### [PROVIDED ENTRIES]
================================
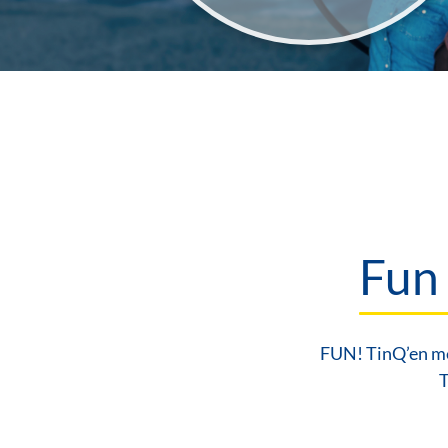
Fun
FUN! TinQ’en me
T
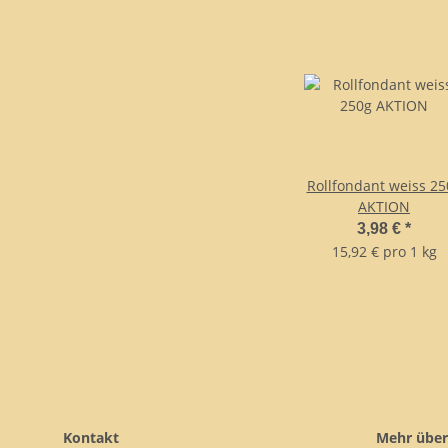
Rollfondant weiss 25
AKTION
3,98 €
*
15,92 € pro 1 kg
Kontakt
Mehr über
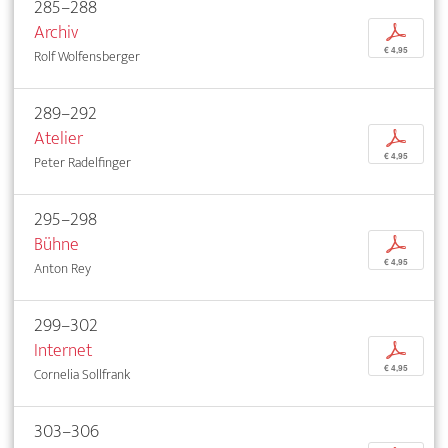
285–288
Archiv
p
€ 4,95
Rolf Wolfensberger
289–292
Atelier
p
€ 4,95
Peter Radelfinger
295–298
Bühne
p
€ 4,95
Anton Rey
299–302
Internet
p
€ 4,95
Cornelia Sollfrank
303–306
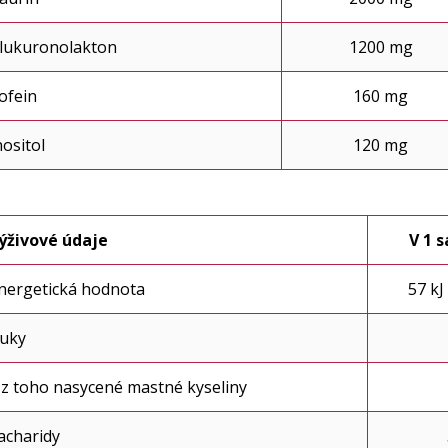
lukuronolakton
1200 mg
ofein
160 mg
nositol
120 mg
ýživové údaje
V 1 s
nergetická hodnota
57 kJ
uky
 z toho nasycené mastné kyseliny
acharidy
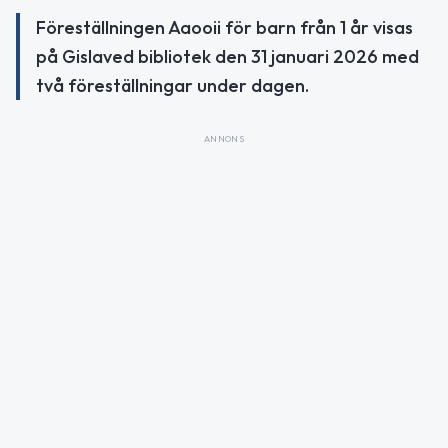
Föreställningen Aaooii för barn från 1 år visas
på Gislaved bibliotek den 31 januari 2026 med
två föreställningar under dagen.
ANNONS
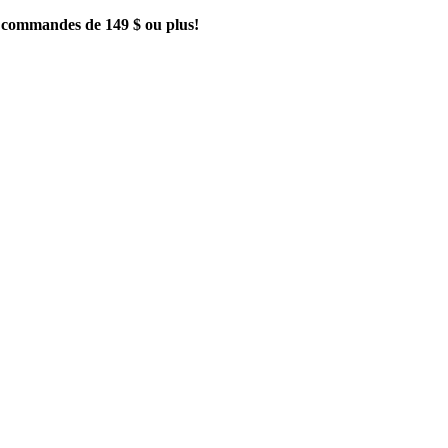
es commandes de 149 $ ou plus!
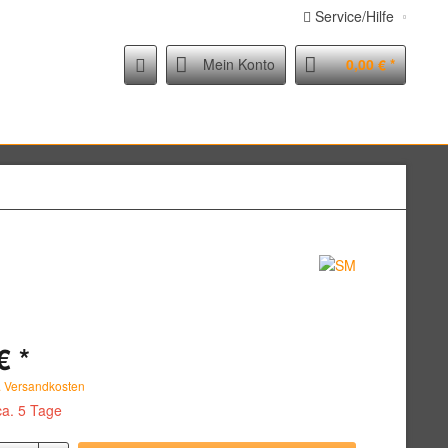
Service/Hilfe
Mein Konto
0,00 € *
€ *
. Versandkosten
ca. 5 Tage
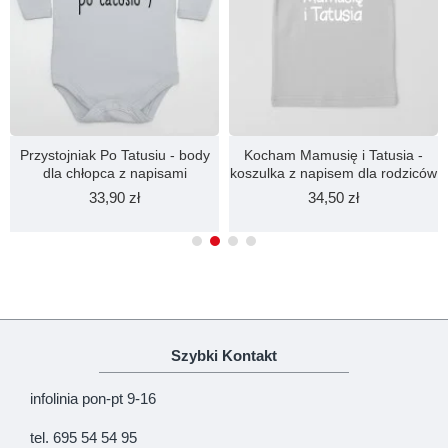
Przystojniak Po Tatusiu - body
Kocham Mamusię i Tatusia -
dla chłopca z napisami
koszulka z napisem dla rodziców
33,90 zł
34,50 zł
Szybki Kontakt
infolinia pon-pt 9-16
tel. 695 54 54 95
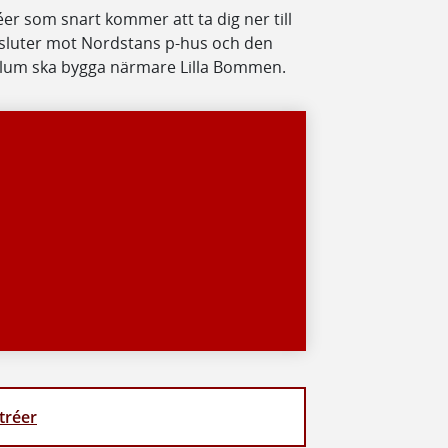
er som snart kommer att ta dig ner till
nsluter mot Nordstans p-hus och den
llum ska bygga närmare Lilla Bommen.
tréer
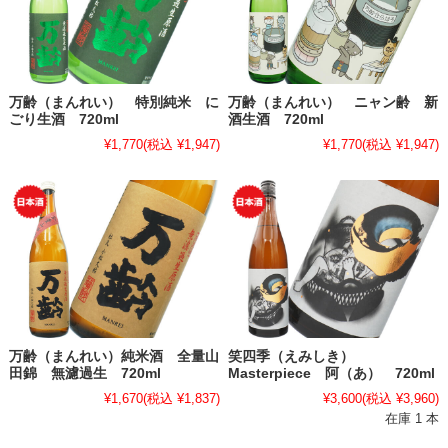
万齢（まんれい） 特別純米 に
万齢（まんれい） ニャン齢 新
ごり生酒 720ml
酒生酒 720ml
¥1,770
(税込 ¥1,947)
¥1,770
(税込 ¥1,947)
万齢（まんれい）純米酒 全量山
笑四季（えみしき）
田錦 無濾過生 720ml
Masterpiece 阿（あ） 720ml
¥1,670
(税込 ¥1,837)
¥3,600
(税込 ¥3,960)
在庫 1 本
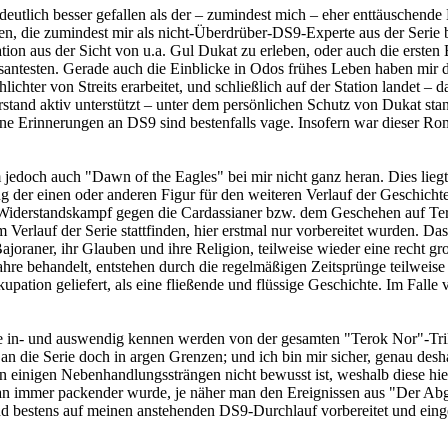
utlich besser gefallen als der – zumindest mich – eher enttäuschende 
en, die zumindest mir als nicht-Überdrüber-DS9-Experte aus der Serie 
pation aus der Sicht von u.a. Gul Dukat zu erleben, oder auch die ers
santesten. Gerade auch die Einblicke in Odos frühes Leben haben mir da
lichter von Streits erarbeitet, und schließlich auf der Station landet – 
erstand aktiv unterstützt – unter dem persönlichen Schutz von Dukat sta
eine Erinnerungen an DS9 sind bestenfalls vage. Insofern war dieser Ro
 jedoch auch "Dawn of the Eagles" bei mir nicht ganz heran. Dies lie
 der einen oder anderen Figur für den weiteren Verlauf der Geschichte 
Widerstandskampf gegen die Cardassianer bzw. dem Geschehen auf Te
 Verlauf der Serie stattfinden, hier erstmal nur vorbereitet wurden. D
joraner, ihr Glauben und ihre Religion, teilweise wieder eine recht gro
hre behandelt, entstehen durch die regelmäßigen Zeitsprünge teilweise
pation geliefert, als eine fließende und flüssige Geschichte. Im Fall
n- und auswendig kennen werden von der gesamten "Terok Nor"-Trilogi
n die Serie doch in argen Grenzen; und ich bin mir sicher, genau desh
n einigen Nebenhandlungssträngen nicht bewusst ist, weshalb diese hier
man immer packender wurde, je näher man den Ereignissen aus "Der Ab
und bestens auf meinen anstehenden DS9-Durchlauf vorbereitet und eing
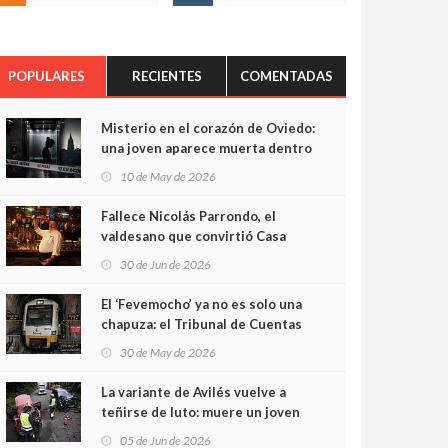
POPULARES
RECIENTES
COMENTADAS
Misterio en el corazón de Oviedo:
una joven aparece muerta dentro
del ascensor de su edificio y las
10 de May de 2026
cámaras captan sus últimos
minutos
Fallece Nicolás Parrondo, el
valdesano que convirtió Casa
Parrondo en un pedazo de
30 de Jun de 2026
Asturias en Madrid
El ‘Fevemocho’ ya no es solo una
chapuza: el Tribunal de Cuentas
cifra en casi 20 millones el
30 de May de 2026
sobrecoste de los trenes que no
cabían por los túneles
La variante de Avilés vuelve a
teñirse de luto: muere un joven
de 32 años en un violento choque
05 de Jun de 2026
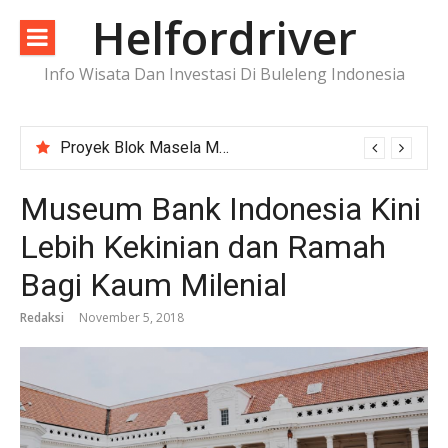
Lompat
Helfordriver
ke
konten
Info Wisata Dan Investasi Di Buleleng Indonesia
Proyek Blok Masela Makin Dekat ke FID, Investasi Raksasa Siap Menggerakkan Industri Energi
Museum Bank Indonesia Kini
Lebih Kekinian dan Ramah
Bagi Kaum Milenial
Redaksi
November 5, 2018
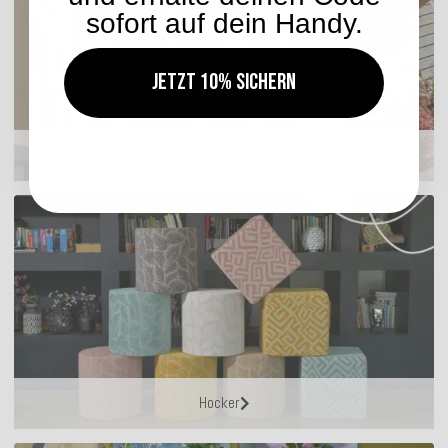
sofort auf dein Handy.
Jetzt 10% sichern
Sitzkissen
Hocker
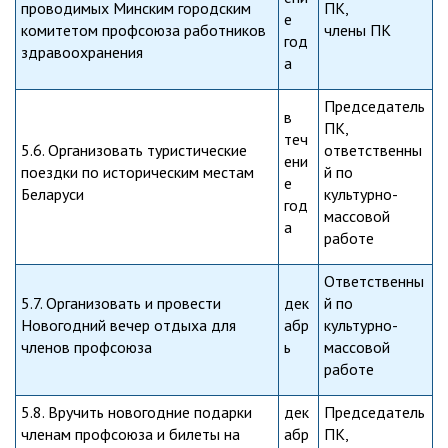
проводимых Минским городским
ПК,
е
комитетом профсоюза работников
члены ПК
год
здравоохранения
а
Председатель
в
ПК,
теч
5.6. Организовать туристические
ответственны
ени
поездки по историческим местам
й по
е
Беларуси
культурно-
год
массовой
а
работе
Ответственны
5.7. Организовать и провести
дек
й по
Новогодний вечер отдыха для
абр
культурно-
членов профсоюза
ь
массовой
работе
5.8. Вручить новогодние подарки
дек
Председатель
членам профсоюза и билеты на
абр
ПК,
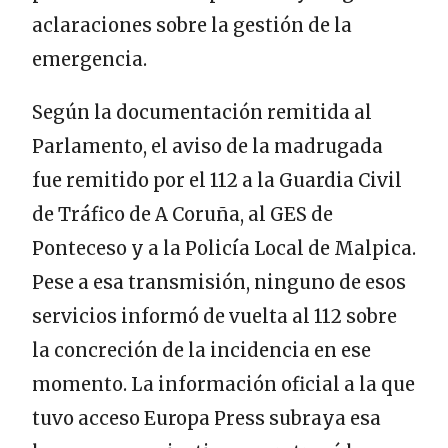
aclaraciones sobre la gestión de la
emergencia.
Según la documentación remitida al
Parlamento, el aviso de la madrugada
fue remitido por el 112 a la Guardia Civil
de Tráfico de A Coruña, al GES de
Ponteceso y a la Policía Local de Malpica.
Pese a esa transmisión, ninguno de esos
servicios informó de vuelta al 112 sobre
la concreción de la incidencia en ese
momento. La información oficial a la que
tuvo acceso Europa Press subraya esa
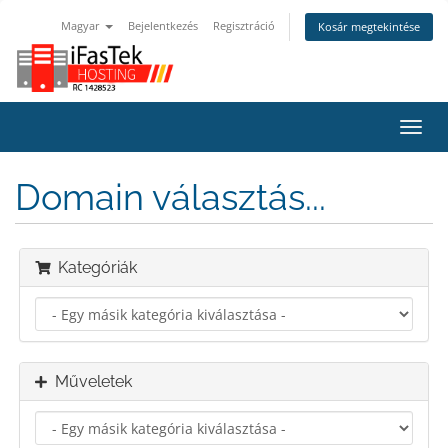
Magyar
Bejelentkezés
Regisztráció
Kosár megtekintése
Váltá
a
navig
Domain választás...
Kategóriák
Műveletek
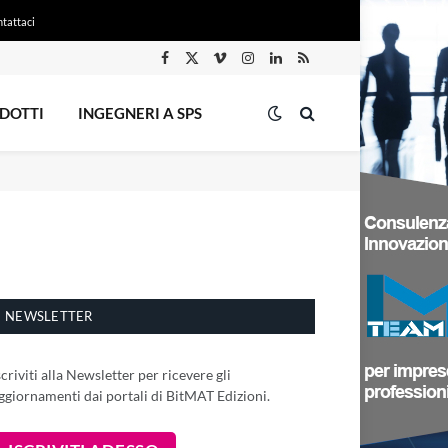
tattaci
Facebook
X
Vimeo
Instagram
LinkedIn
RSS
(Twitter)
DOTTI
INGEGNERI A SPS
NEWSLETTER
scriviti alla Newsletter per ricevere gli
ggiornamenti dai portali di BitMAT Edizioni.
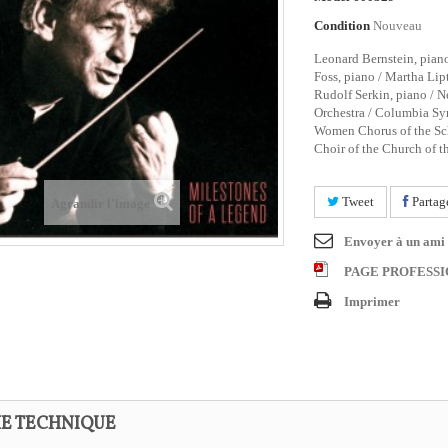
Condition
Nouveau
Leonard Bernstein, piano
Foss, piano / Martha Lip
Rudolf Serkin, piano / 
Orchestra / Columbia Sy
Women Chorus of the Sc
Choir of the Church of th
Tweet
Partag
Agrandir l'image
Envoyer à un ami
PAGE PROFESS
Imprimer
HE TECHNIQUE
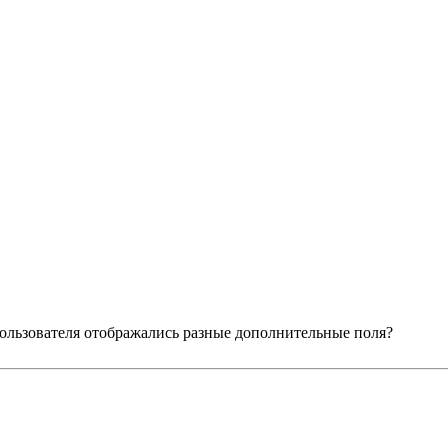
 пользователя отображались разные дополнительные поля?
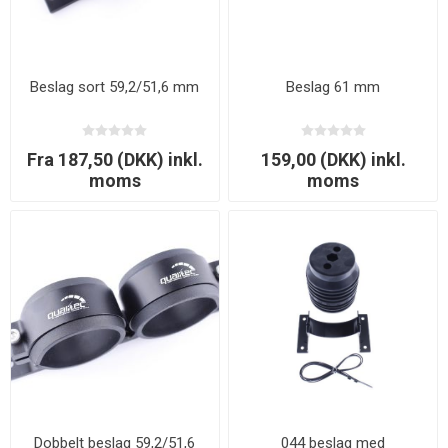
Beslag sort 59,2/51,6 mm
Beslag 61 mm
Fra 187,50 (DKK) inkl.
159,00 (DKK) inkl.
moms
moms
Dobbelt beslag 59,2/51,6
044 beslag med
================================
### [WORK REQUIRED]
Provide the lines again, unchanged, from where the data above begins through the line containing "Szybki Kontakt", both ends included, omitting pictures and adding nothing.

### [ANSWER SPACE]
Fun
FUN! TinQ’en me
T
Rollfondant weiss 25
AKTION
3,98 €
*
15,92 € pro 1 kg
Kontakt
Mehr über
285–288
Archiv
p
€ 4,95
Rolf Wolfensberger
289–292
Atelier
p
€ 4,95
Peter Radelfinger
295–298
Bühne
p
€ 4,95
Anton Rey
299–302
Internet
p
€ 4,95
Cornelia Sollfrank
303–306
lukuronolakton
1200 mg
ofein
160 mg
nositol
120 mg
ýživové údaje
V 1 s
nergetická hodnota
57 kJ
uky
 z toho nasycené mastné kyseliny
acharidy
Föreställningen Aaooii för barn från 1 år visas
på Gislaved bibliotek den 31 januari 2026 med
två föreställningar under dagen.
ANNONS
es commandes de 149 $ ou plus!
Service/Hilfe
Mein Konto
0,00 € *
€ *
. Versandkosten
ca. 5 Tage
Przystojniak Po Tatusiu - body
Kocham Mamusię i Tatusia -
dla chłopca z napisami
koszulka z napisem dla rodziców
33,90 zł
34,50 zł
Szybki Kontakt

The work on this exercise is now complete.